**Stored data**

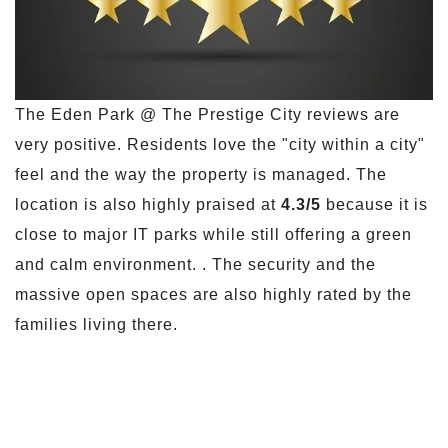
The Eden Park @ The Prestige City reviews are
very positive. Residents love the "city within a city"
feel and the way the property is managed. The
location is also highly praised at
4.3/5
because it is
close to major IT parks while still offering a green
and calm environment. . The security and the
massive open spaces are also highly rated by the
families living there.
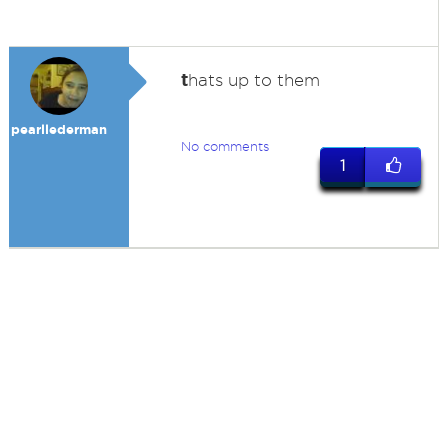
t
hats up to them
pearllederman
No comments
1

**Your goal**
Omit the pictures. Repeat the rest of the data exactly.

**Exercise result**
The Eden Park @ The Prestige City reviews are
very positive. Residents love the "city within a city"
feel and the way the property is managed. The
location is also highly praised at
4.3/5
because it is
close to major IT parks while still offering a green
and calm environment. . The security and the
massive open spaces are also highly rated by the
families living there.
t
hats up to them
pearllederman
No comments
1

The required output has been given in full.